NEW DELHI: The turnaround in India’s manufacturing sector, which rebounded from a 39.3 per cent contraction in GVA (gross value added) in the April-June quarter to clock 0.6 per cent growth in the second quarter, has left economists scrambling to reconcile conflicting data from the government as they try to come to terms with the latest GDP estimates that suggest the economy fared better-than-expected.
India’s GDP contracted by 7.5 per cent over the July-September period, as per official data released on Friday, beating most estimates, including a ‘nowcast’ in the RBI’s November monthly bulletin that projected an 8.6 per cent decline in the last quarter, report agencies.While services continued to suffer from the COVID-19 pandemic’s impact, the industrial sector’s contraction narrowed to just 2.1 per cent in the second quarter, after shrinking by a steep 38 per cent in the preceding three-month period. Most of these gains were attributable to the improved performance of the manufacturing sector.

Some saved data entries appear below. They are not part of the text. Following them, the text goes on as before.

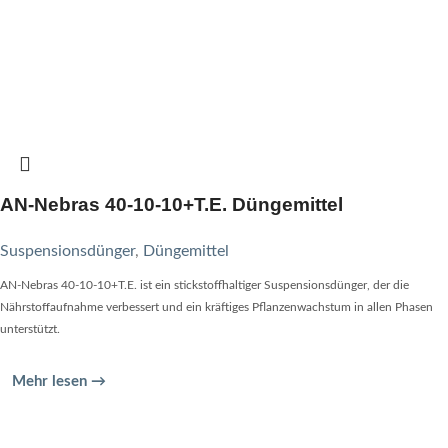
AN-Nebras 40-10-10+T.E. Düngemittel
Suspensionsdünger
,
Düngemittel
AN-Nebras 40-10-10+T.E. ist ein stickstoffhaltiger Suspensionsdünger, der die
Nährstoffaufnahme verbessert und ein kräftiges Pflanzenwachstum in allen Phasen
unterstützt.
Mehr lesen →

“Though the whole press release [on GDP estimates] is full of surprising numbers, the most astonishing number is the positive growth in manufacturing,” SBI group’s chief economic advisor Soumya Kanti Ghosh observed in a research report titled ‘Q2 GDP shows surprising resilience: Is it good enough to last?’. “Despite being the worst affected sector in Q1 due to the lockdown, it is quite puzzling how manufacturing turned itself around,” he wrote.
“The IIP manufacturing and manufacturing GVA growth are highly correlated [almost more than 0.90] and this correlation collapsed in Q2 when IIP manufacturing declined by 6.7 per cent [average of July, August and September] while manufacturing GVA grew by 0.6 per cent. This data requires proper explanation,” Mr. Ghosh wrote.

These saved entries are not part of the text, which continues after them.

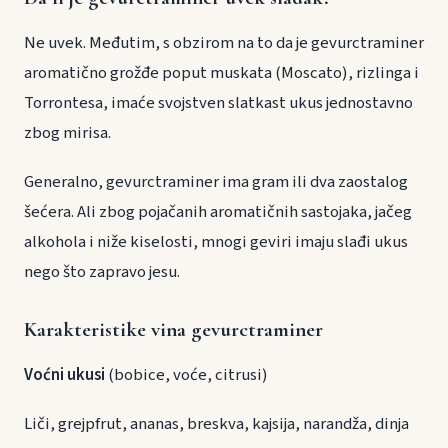
Ne uvek. Međutim, s obzirom na to da je gevurctraminer
aromatično grožđe poput muskata (Moscato), rizlinga i
Torrontesa, imaće svojstven slatkast ukus jednostavno
zbog mirisa.
Generalno, gevurctraminer ima gram ili dva zaostalog
šećera. Ali zbog pojačanih aromatičnih sastojaka, jačeg
alkohola i niže kiselosti, mnogi geviri imaju slađi ukus
nego što zapravo jesu.
Karakteristike vina gevurctraminer
Voćni ukusi
(bobice, voće, citrusi)
Liči, grejpfrut, ananas, breskva, kajsija, narandža, dinja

Aditi Nayar, principal economist at rating agency ICRA, urged caution on reading too much into the manufacturing sector recovery. “While manufacturing volumes had continued to contract, the GVA of this sector posted a marginal 0.6 per cent growth in Q2 FY2021, on the back of aggressive cost-cutting measures, a pared down wage bill and benign raw material costs,” she said.